Local fans of the "Harry Potter" books and films series are gearing up this weekend for something they've long yearned for — one more journey to the wizarding world.
"Harry Potter and the Cursed Child," a book edition of a play debuting this weekend at London's West End Palace Theatre, will be released at midnight Saturday into the early hours of Sunday, coinciding with the birthdays of author J.K. Rowling and her fictional hero.
Several local bookstores hope to capture some of the magic that swept the world for the original Potter series. They are gearing up to host book-release parties complete with trivia contests, games and wands — and, in one case, Potter-themed adult beverages for those who grew up on the series and are now of proper age.
Written by Rowling with co-authors Jack Thorne and John Tiffany, the stage play that's the basis for the book takes place 19 years after the events of the last Potter novel, "Harry Potter and the Deathly Hallows." According to scant details that have been revealed, Potter is working in the Ministry of Magic and his eldest child, Albus, is struggling with the family legacy described in Rowling's first books.
More than 450 million copies of the series' seven books circulated worldwide, and generated wild excitement among fans for each release.
Rona London, children's book curator at the Ivy Bookshop on Falls Road, said the store hopes to rekindle Potter magic with a Saturday night release party for "Cursed Child."
"We have a lot of Harry Potter fanatics in the shop," said London, 51.
Ivy has partnered with Shananigans Toy Shop and the Corner Pantry for a family-friendly Potter celebration at 10 p.m. that will include a re-creation of the railroad station from the book — platform "nine and three-quarters" — as well as a "sorting hat" station, a trivia contest, scavenger hunt and costume contest. At midnight, employees will cut through cardboard boxes and hand out copies of the book.
London said she was introduced to the series through her 17-year-old son, whose grandparents offered to take him to the Potter theme park at Universal Studios in Florida.
"They only had one condition," London said. "They were not going to take him unless he read the books."
He did and was hooked, and London read the books to connect with his obsession.
"Harry Potter is timeless," she said. "It evokes nostalgia with feelings of friendship and triumph of good over evil."
On Sunday evening, Book Escape on Light Street will partner with Bookmakers Cocktail Club for a "Cursed Child" release party at the restaurant on East Cross Street. Along with "butterbeer," books will be available for sale.
Lizzy Solovey, 25, an English teacher who works at the Book Escape, said she has loved the Potter series since elementary school. As a youngster, she and her friends would wait all night at bookstores for the next Harry Potter installment.
"We would obsess over them, not eat or sleep," Solovey said. "Then we would all talk about the books 24 hours later."

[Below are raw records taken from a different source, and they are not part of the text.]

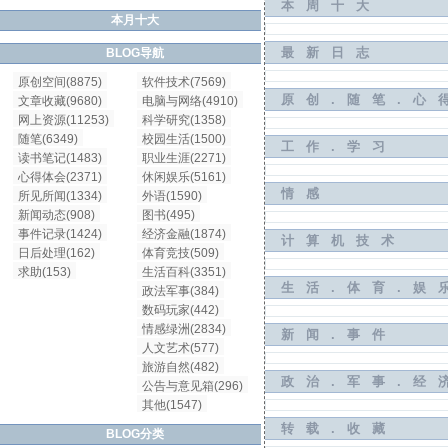
本周十大
本月十大
最新日志
BLOG导航
原创空间(8875)
软件技术(7569)
原创.随笔.心
文章收藏(9680)
电脑与网络(4910)
网上资源(11253)
科学研究(1358)
随笔(6349)
校园生活(1500)
工作.学习
读书笔记(1483)
职业生涯(2271)
心得体会(2371)
休闲娱乐(5161)
情感
所见所闻(1334)
外语(1590)
新闻动态(908)
图书(495)
事件记录(1424)
经济金融(1874)
计算机技术
日后处理(162)
体育竞技(509)
求助(153)
生活百科(3351)
生活.体育.娱
政法军事(384)
数码玩家(442)
情感绿洲(2834)
新闻.事件
人文艺术(577)
旅游自然(482)
政治.军事.经
公告与意见箱(296)
其他(1547)
转载.收藏
BLOG分类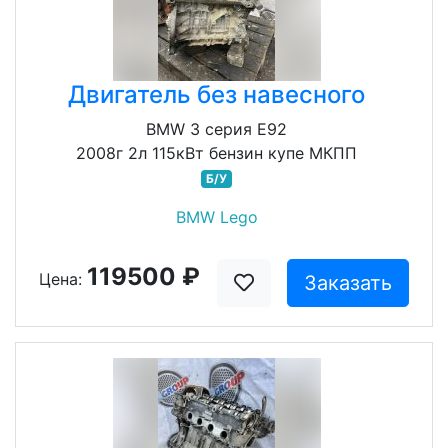
Двигатель без навесного
BMW 3 серия E92
2008г 2л 115кВт бензин купе МКПП
Б/У
BMW Lego
119500 ₽
Цена:
Заказать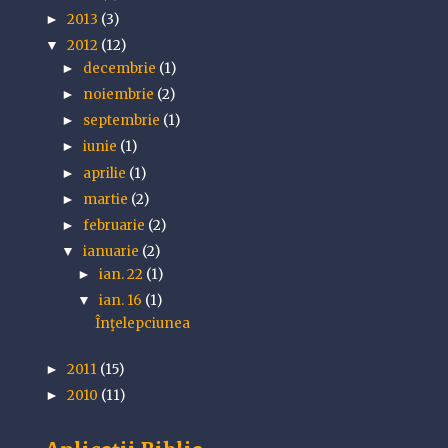
2013
(3)
►
2012
(12)
▼
decembrie
(1)
►
noiembrie
(2)
►
septembrie
(1)
►
iunie
(1)
►
aprilie
(1)
►
martie
(2)
►
februarie
(2)
►
ianuarie
(2)
▼
ian. 22
(1)
►
ian. 16
(1)
▼
Înţelepciunea
2011
(15)
►
2010
(11)
►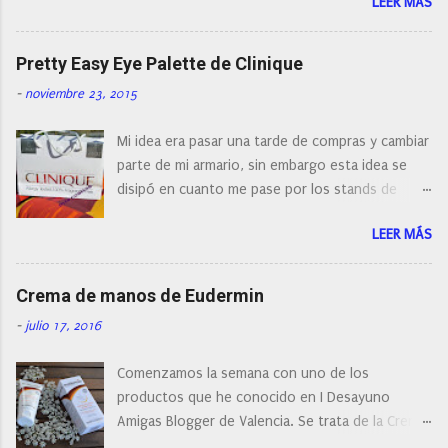
LEER MÁS
con diferentes características, a pilas, a batería,
i
cepillos de rotación o de oscilación... y
o
naturalmente de todos los precios. Existe en la
Pretty Easy Eye Palette de Clinique
actualidad tal variedad, que antes de hacer la
-
noviembre 23, 2015
compra debemos de hacernos unas preguntas:
¿Cual es mi tipo de piel? ¿Qué busco?... En este
Mi idea era pasar una tarde de compras y cambiar
post os voy a dar mi opinión de porque elegí mi
parte de mi armario, sin embargo esta idea se
cepillo facial de Clinique
disipó en cuanto me pase por los stands de
perfumerías y cosméticos, y claro como
LEER MÁS
resistirse a esta paleta de colores de Clinique.
Crema de manos de Eudermin
-
julio 17, 2016
Comenzamos la semana con uno de los
productos que he conocido en I Desayuno
Amigas Blogger de Valencia. Se trata de la Crema
de manos protectora de Eudermin.Una crema de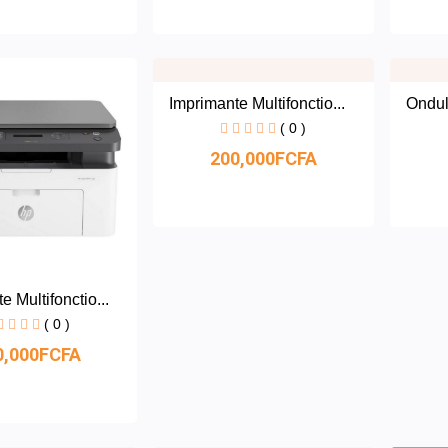
Imprimante Multifonctio...
Ondul
( 0 )
200,000FCFA
e Multifonctio...
( 0 )
0,000FCFA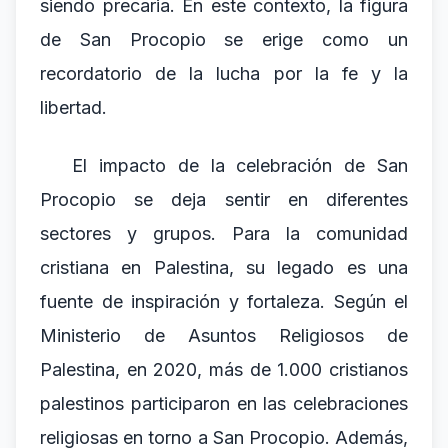
siendo precaria. En este contexto, la figura
de San Procopio se erige como un
recordatorio de la lucha por la fe y la
libertad.
El impacto de la celebración de San
Procopio se deja sentir en diferentes
sectores y grupos. Para la comunidad
cristiana en Palestina, su legado es una
fuente de inspiración y fortaleza. Según el
Ministerio de Asuntos Religiosos de
Palestina, en 2020, más de 1.000 cristianos
palestinos participaron en las celebraciones
religiosas en torno a San Procopio. Además,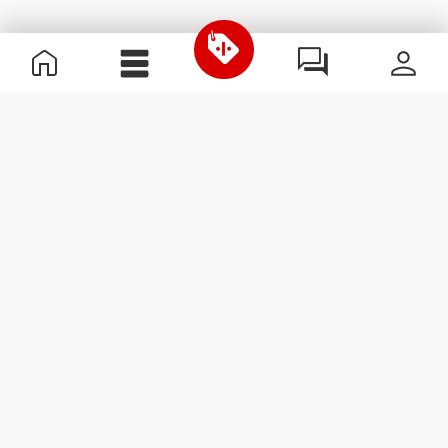
Nützliche Information
Schließe dich unserem Team an!
Werde Partner
AGB
Kundendienst
Newsletter abonnieren
Erhalte Neuigkeiten und
Angebote per E-Mail direkt in
dein Postfach.
Abonnieren
#ExceedYourself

She recalled later standing in lines at the movie theater with friends, wearing Potter costumes and clutching wands.
"My friends and I have movie marathons to this day," she said.
Andrew Stonebarger, owner of the Book Escape, said in an email he's not sure what to expect from the book in terms of sales.

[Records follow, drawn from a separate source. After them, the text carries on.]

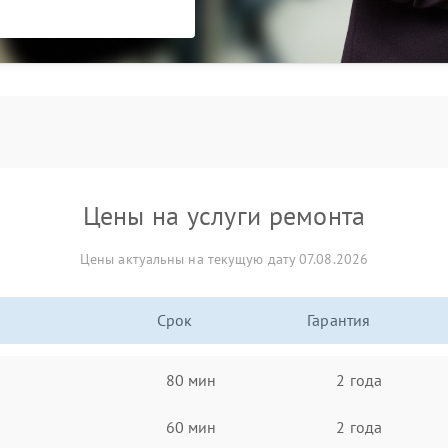
Цены на услуги ремонта
Цены актуальны на текущую дату 07.08.2026
Срок
Гарантия
80 мин
2 года
60 мин
2 года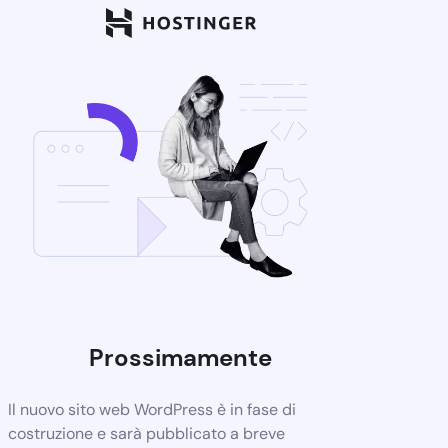
Prossimamente
Il nuovo sito web WordPress è in fase di
costruzione e sarà pubblicato a breve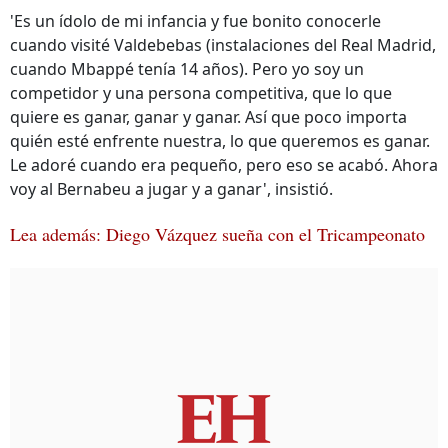
'Es un ídolo de mi infancia y fue bonito conocerle
cuando visité Valdebebas (instalaciones del Real Madrid,
cuando Mbappé tenía 14 años). Pero yo soy un
competidor y una persona competitiva, que lo que
quiere es ganar, ganar y ganar. Así que poco importa
quién esté enfrente nuestra, lo que queremos es ganar.
Le adoré cuando era pequeño, pero eso se acabó. Ahora
voy al Bernabeu a jugar y a ganar', insistió.
Lea además: Diego Vázquez sueña con el Tricampeonato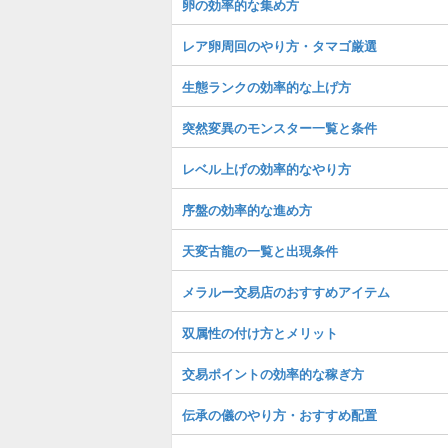
卵の効率的な集め方
レア卵周回のやり方・タマゴ厳選
生態ランクの効率的な上げ方
突然変異のモンスター一覧と条件
レベル上げの効率的なやり方
序盤の効率的な進め方
天変古龍の一覧と出現条件
メラルー交易店のおすすめアイテム
双属性の付け方とメリット
交易ポイントの効率的な稼ぎ方
伝承の儀のやり方・おすすめ配置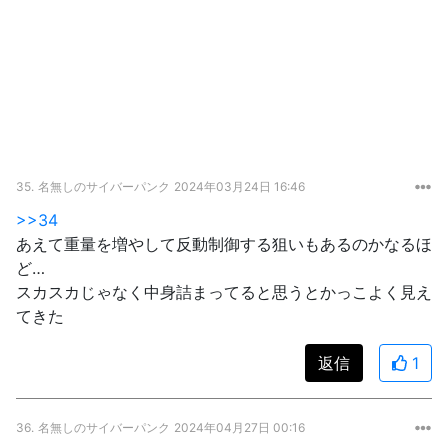
35.
名無しのサイバーパンク
2024年03月24日 16:46
>>34
あえて重量を増やして反動制御する狙いもあるのかなるほ
ど…
スカスカじゃなく中身詰まってると思うとかっこよく見え
てきた
返信
1
36.
名無しのサイバーパンク
2024年04月27日 00:16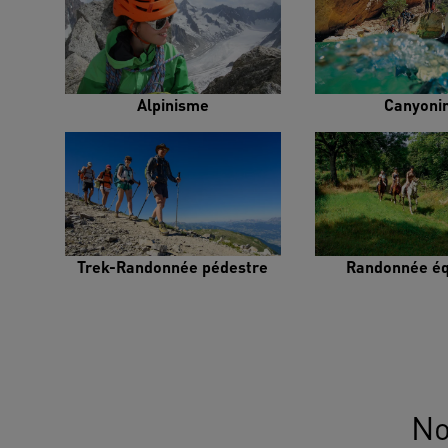
Alpinisme
Canyoni
Trek-Randonnée pédestre
Randonnée éq
No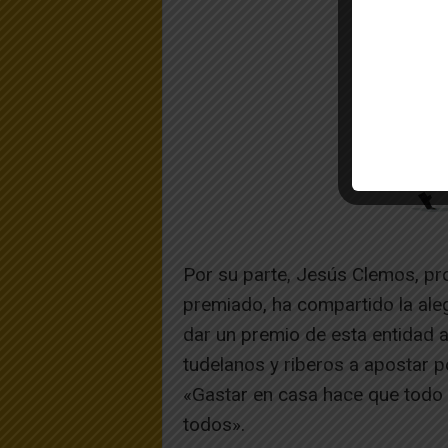
Por su parte, Jesús Clemos, prop
premiado, ha compartido la ale
dar un premio de esta entidad a
tudelanos y riberos a apostar p
«Gastar en casa hace que todo 
todos».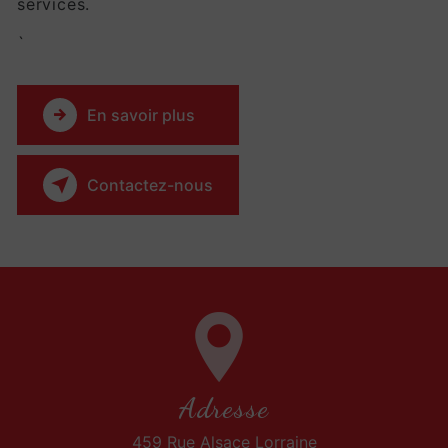
services.
`
En savoir plus
Contactez-nous
Adresse
459 Rue Alsace Lorraine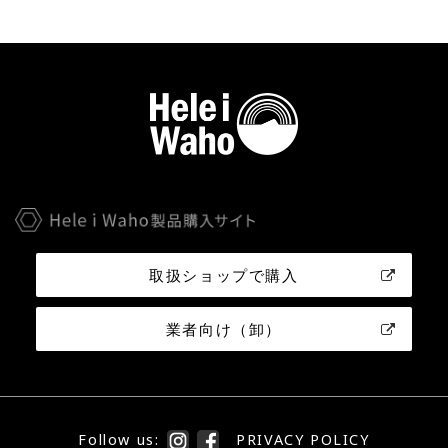
取扱ショップで購入
業者向け（卸）
Follow us:
PRIVACY POLICY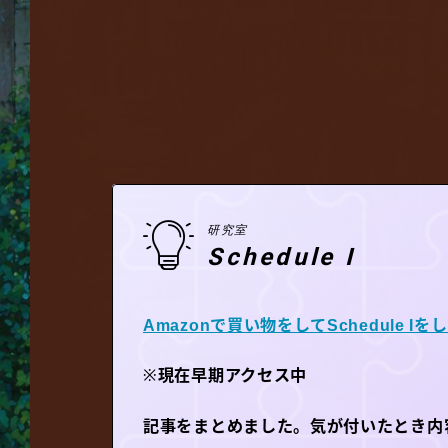
研究室
Schedule I
Amazonで買い物をしてSchedule Iを
※
現在早期アクセス中
記事をまとめました。気が付いたとき内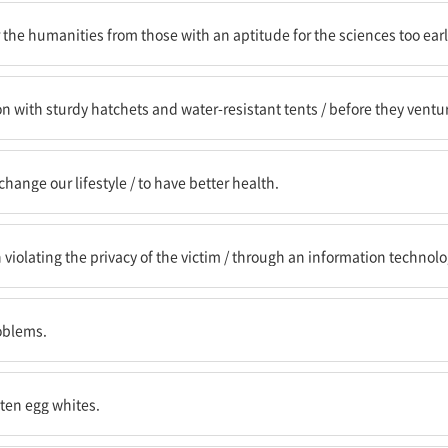
 학생들을 너무 일찍 분리함으로써 / 우리는 그들의 선택권을 제한하고 있는
the humanities from those with an aptitude for the sciences too early
수 텐트를 갖추어 주었다 / 그들이 정글로 떠나기 전에
with sturdy hatchets and water-resistant tents / before they ventur
의 생활 방식을 바꿔야 할 필요성에 대해 / 더 건강해지기 위해
change our lifestyle / to have better health.
 침해한 죄로 / 정보 기술 수단을 통해
 violating the privacy of the victim / through an information techno
다.
oblems.
다.
aten egg whites.
여긴다.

"In a sense, it is not a true Harry Potter book because it is a play and a collaborative effort by three individuals, one of which was J.K. Rowling," Stonebarger said.
With the book in script format, London also said she is unsure what to expect among readers. Still, as long as Rowling is involved, she believes the yearning for Harry Potter fans will be satisfied.

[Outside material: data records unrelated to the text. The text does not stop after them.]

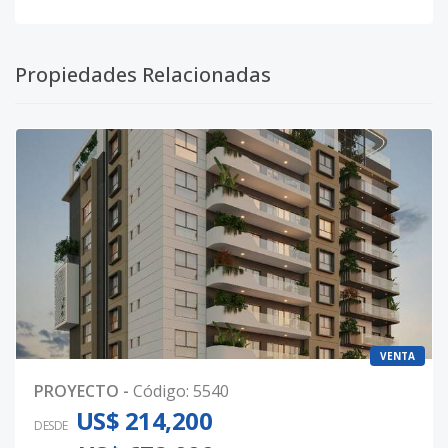
Propiedades Relacionadas
VENTA
PROYECTO
-
Código
:
5540
US$ 214,200
DESDE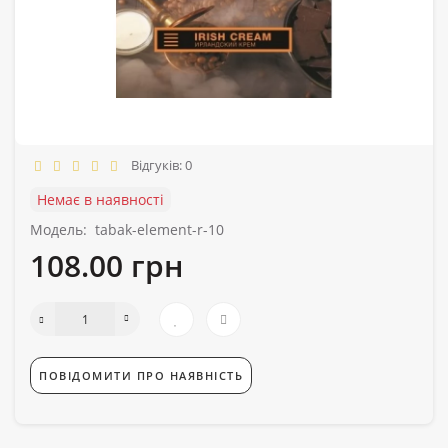
Відгуків: 0
Немає в наявності
Модель:
tabak-element-r-10
108.00 грн
ПОВІДОМИТИ ПРО НАЯВНІСТЬ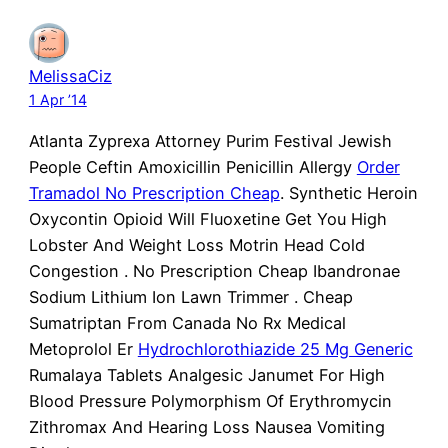
MelissaCiz
1 Apr ’14
Atlanta Zyprexa Attorney Purim Festival Jewish
People Ceftin Amoxicillin Penicillin Allergy
Order
Tramadol No Prescription Cheap
. Synthetic Heroin
Oxycontin Opioid Will Fluoxetine Get You High
Lobster And Weight Loss Motrin Head Cold
Congestion . No Prescription Cheap Ibandronae
Sodium Lithium Ion Lawn Trimmer . Cheap
Sumatriptan From Canada No Rx Medical
Metoprolol Er
Hydrochlorothiazide 25 Mg Generic
Rumalaya Tablets Analgesic Janumet For High
Blood Pressure Polymorphism Of Erythromycin
Zithromax And Hearing Loss Nausea Vomiting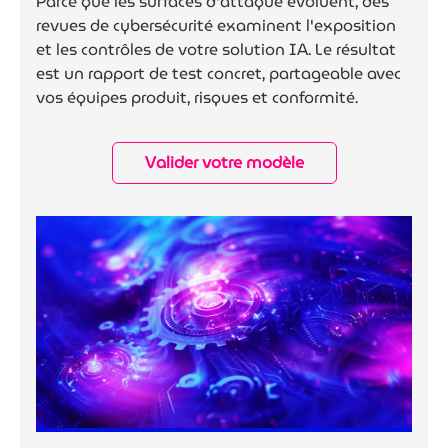
Parce que les surfaces d'attaque évoluent, des
revues de cybersécurité examinent l'exposition
et les contrôles de votre solution IA. Le résultat
est un rapport de test concret, partageable avec
vos équipes produit, risques et conformité.
Valider votre modèle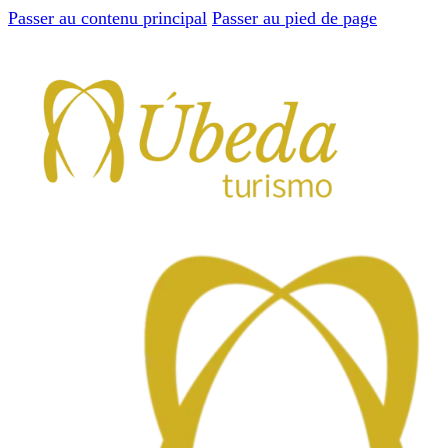
Passer au contenu principal
Passer au pied de page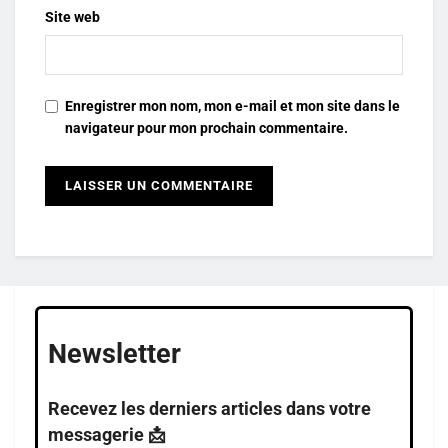
Site web
Enregistrer mon nom, mon e-mail et mon site dans le
navigateur pour mon prochain commentaire.
Newsletter
Recevez les derniers articles dans votre
messagerie 📩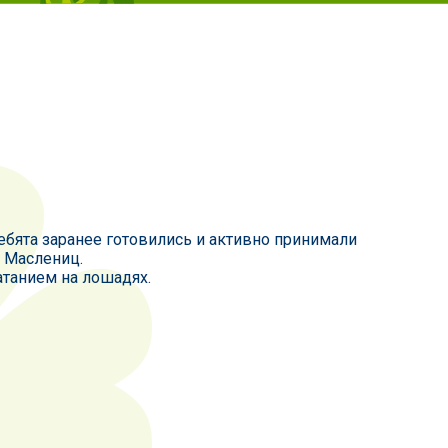
ребята заранее готовились и активно принимали
 Маслениц.
атанием на лошадях.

"It fills you with love and all the good things in life books have to offer," London said.
Solovey agreed, saying she is excited for a chance to catch up with the Potters.
"Everyone just wants to be part of that world for a second longer," she said. "It's going to be incredible to welcome the new book as an adult."
The book is not the only attraction this year for Potter fans. The film "Fantastic Beasts and Where to Find Them," with the screenplay by Rowling, is another addition to the Potter universe, though the storyline steps away from Harry Potter himself, and instead centers on a main character chasing creatures in 1926 New York.